Sa vie est apparemment un cycle sans fin de souffrance, mais la foi de Nural Amin reste forte. Dans une salle de prière improvisée à l’arrière d’une maison à Sydney, lui et d’autres membres de la communauté Rohingya observent les prières du coucher du soleil de l’islam.
M. Amin a passé les 15 premières années de sa vie confiné entre les clôtures de barbelés de ce qui est aujourd’hui le plus grand camp de réfugiés au monde en termes de population, à Cox’s Bazar, au Bangladesh. Il n’était qu’un bébé lorsque sa famille a fui la persécution au Myanmar et le camp de Cox’s Bazar, ou une série de camps, abrite aujourd’hui environ un million de personnes.

« C’était très difficile », dit M. Amin. « Il n’y a aucune possibilité d’étudier, pas d’emploi, il n’y a pas de médicaments, pas assez de nourriture – ce n’est pas une vie. »

Un homme portant un t-shirt et une veste et debout à l'extérieur

Nural Amin a fui le camp de réfugiés au Bangladesh et vit maintenant à Sydney. La source: Actualités SBS

Avec son avenir sombre, la mère de M. Amin l’a exhorté à trouver une issue. Il dit avoir été victime de la traite via l’Inde, la Thaïlande, la Malaisie et l’Indonésie avant d’arriver finalement en Australie en 2012.

Mais sa famille et ses amis languissent toujours à Cox’s Bazar avec une toute nouvelle génération Rohingya.

Une infographie de Cox's Bazar montrant combien de personnes vivent dans le camp là-bas

La source: Actualités SBS

Paul McPhun, responsable du projet Asie du Sud-Est et Pacifique à l’association caritative médicale Médecins Sans Frontière (MSF), affirme que la persécution de la minorité ethnique « dure depuis des décennies ».

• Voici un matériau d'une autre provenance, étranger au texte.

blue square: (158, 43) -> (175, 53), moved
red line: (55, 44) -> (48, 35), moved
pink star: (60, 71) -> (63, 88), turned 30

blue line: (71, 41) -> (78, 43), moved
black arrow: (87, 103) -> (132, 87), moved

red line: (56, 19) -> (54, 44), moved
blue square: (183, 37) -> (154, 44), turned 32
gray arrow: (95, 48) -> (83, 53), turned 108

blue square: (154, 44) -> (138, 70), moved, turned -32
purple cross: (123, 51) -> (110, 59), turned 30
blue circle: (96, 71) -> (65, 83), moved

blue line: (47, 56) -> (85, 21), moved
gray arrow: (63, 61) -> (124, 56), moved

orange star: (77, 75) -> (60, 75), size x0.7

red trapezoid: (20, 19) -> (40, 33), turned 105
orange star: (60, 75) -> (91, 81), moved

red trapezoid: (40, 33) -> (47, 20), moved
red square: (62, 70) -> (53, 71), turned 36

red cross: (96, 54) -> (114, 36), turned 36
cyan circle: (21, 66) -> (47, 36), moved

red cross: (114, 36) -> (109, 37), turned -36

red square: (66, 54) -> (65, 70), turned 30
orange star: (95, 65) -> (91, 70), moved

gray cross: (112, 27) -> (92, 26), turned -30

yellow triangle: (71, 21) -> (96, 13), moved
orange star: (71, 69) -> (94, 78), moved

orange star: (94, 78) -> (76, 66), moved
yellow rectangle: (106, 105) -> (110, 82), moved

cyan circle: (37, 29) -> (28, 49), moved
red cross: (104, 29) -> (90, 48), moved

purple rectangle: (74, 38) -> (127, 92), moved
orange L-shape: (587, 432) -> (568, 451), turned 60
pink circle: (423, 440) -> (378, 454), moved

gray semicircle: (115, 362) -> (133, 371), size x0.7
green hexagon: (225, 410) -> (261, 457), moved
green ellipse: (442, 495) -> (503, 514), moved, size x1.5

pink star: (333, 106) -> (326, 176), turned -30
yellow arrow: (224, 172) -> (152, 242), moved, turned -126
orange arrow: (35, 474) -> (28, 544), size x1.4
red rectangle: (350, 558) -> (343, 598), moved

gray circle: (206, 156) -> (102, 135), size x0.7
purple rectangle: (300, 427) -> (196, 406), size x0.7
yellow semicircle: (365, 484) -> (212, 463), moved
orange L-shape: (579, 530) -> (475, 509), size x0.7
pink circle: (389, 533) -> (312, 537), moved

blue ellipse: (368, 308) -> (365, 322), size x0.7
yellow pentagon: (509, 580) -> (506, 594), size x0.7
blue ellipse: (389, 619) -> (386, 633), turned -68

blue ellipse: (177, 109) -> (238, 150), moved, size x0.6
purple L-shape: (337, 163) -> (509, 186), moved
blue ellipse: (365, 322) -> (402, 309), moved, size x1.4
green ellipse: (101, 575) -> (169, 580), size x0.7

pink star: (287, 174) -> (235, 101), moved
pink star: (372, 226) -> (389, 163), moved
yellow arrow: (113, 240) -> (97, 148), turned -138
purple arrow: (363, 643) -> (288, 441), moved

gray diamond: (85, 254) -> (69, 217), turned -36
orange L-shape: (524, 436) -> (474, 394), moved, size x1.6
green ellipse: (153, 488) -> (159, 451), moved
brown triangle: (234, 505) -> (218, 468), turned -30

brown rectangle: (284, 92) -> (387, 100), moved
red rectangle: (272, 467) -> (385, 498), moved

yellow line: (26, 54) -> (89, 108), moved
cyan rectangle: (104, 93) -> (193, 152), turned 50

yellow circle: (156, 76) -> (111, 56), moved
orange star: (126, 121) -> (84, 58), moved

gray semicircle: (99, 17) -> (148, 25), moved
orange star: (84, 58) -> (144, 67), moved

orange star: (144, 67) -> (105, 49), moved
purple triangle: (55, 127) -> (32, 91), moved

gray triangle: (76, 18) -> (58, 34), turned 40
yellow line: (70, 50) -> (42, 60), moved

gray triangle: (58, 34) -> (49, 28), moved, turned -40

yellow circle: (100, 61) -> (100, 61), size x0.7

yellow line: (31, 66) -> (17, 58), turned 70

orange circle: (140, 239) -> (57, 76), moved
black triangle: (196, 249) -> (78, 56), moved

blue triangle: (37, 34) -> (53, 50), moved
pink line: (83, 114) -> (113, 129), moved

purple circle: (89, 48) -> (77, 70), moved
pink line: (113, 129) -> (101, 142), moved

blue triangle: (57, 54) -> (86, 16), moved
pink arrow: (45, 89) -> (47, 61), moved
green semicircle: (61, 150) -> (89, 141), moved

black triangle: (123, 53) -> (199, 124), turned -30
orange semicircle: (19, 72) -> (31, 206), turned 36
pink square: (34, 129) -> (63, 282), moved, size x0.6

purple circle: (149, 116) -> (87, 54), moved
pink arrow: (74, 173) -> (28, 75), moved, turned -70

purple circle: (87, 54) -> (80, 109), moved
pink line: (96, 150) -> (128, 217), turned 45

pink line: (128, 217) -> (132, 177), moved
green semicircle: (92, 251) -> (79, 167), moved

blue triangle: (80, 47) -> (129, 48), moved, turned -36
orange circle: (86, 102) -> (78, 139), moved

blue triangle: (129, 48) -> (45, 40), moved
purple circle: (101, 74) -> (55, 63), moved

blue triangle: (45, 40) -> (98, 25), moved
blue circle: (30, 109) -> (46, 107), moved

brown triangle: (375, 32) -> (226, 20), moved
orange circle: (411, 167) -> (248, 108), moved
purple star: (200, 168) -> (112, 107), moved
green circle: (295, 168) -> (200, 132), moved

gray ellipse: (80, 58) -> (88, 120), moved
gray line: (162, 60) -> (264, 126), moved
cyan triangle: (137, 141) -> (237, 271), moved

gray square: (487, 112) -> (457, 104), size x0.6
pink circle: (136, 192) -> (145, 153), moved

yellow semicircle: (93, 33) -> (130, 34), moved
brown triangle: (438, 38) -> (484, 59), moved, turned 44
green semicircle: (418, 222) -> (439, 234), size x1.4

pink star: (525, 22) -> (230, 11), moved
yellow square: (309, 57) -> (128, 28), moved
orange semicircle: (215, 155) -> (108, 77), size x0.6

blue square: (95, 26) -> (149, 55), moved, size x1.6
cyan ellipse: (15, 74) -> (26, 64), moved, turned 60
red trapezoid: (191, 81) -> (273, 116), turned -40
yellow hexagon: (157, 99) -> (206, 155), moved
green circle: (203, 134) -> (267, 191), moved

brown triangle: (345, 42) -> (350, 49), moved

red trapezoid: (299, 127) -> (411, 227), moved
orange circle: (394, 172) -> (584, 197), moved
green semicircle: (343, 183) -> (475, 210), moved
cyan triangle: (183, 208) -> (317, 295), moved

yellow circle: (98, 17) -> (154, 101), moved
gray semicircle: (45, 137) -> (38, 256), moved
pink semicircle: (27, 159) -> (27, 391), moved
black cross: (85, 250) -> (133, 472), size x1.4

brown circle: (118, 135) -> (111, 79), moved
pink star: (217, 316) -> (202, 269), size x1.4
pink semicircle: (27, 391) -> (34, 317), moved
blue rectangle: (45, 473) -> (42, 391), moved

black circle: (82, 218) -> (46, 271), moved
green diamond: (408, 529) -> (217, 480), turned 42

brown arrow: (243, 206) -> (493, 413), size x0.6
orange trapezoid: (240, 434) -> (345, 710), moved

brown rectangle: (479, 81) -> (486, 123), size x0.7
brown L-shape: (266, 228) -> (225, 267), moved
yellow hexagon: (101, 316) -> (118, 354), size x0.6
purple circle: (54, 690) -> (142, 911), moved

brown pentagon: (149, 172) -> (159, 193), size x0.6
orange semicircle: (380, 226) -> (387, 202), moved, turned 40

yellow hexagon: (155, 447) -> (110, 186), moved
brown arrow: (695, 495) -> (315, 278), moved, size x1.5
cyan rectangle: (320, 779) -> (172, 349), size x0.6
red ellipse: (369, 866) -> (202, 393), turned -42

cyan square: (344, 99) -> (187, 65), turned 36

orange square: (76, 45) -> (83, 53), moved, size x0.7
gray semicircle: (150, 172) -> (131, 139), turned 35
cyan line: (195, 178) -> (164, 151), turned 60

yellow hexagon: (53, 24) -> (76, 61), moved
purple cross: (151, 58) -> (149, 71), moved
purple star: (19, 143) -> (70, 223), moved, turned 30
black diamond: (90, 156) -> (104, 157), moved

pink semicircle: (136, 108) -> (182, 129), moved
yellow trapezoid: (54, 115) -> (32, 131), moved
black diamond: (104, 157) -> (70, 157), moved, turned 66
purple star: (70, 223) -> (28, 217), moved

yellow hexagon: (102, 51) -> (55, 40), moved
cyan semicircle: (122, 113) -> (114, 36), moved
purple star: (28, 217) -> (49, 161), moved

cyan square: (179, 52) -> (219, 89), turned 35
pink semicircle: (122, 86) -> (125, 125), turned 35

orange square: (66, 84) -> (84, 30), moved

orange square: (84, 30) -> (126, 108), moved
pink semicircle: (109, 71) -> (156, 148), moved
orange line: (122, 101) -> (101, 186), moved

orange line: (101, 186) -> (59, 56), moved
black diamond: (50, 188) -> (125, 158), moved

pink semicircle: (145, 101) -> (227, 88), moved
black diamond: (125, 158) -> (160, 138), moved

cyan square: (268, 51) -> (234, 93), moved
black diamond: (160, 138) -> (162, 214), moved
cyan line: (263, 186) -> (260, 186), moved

« Le premier déplacement des Rohingyas remonte à plus de 40 ans, nous parlons donc de quatre générations qui ont connu la violence et ont dû fuir et trouver la sécurité ailleurs », dit-il.

Avant 2017, les camps de Cox’s Bazar abritaient environ 34 000 réfugiés, mais en août de la même année, l’armée birmane a déclenché une répression meurtrière contre les Rohingyas. Près de 7 000 personnes, dont des enfants, ont été tuées dans le mois qui a suivi l’éruption de la violence, selon MSF.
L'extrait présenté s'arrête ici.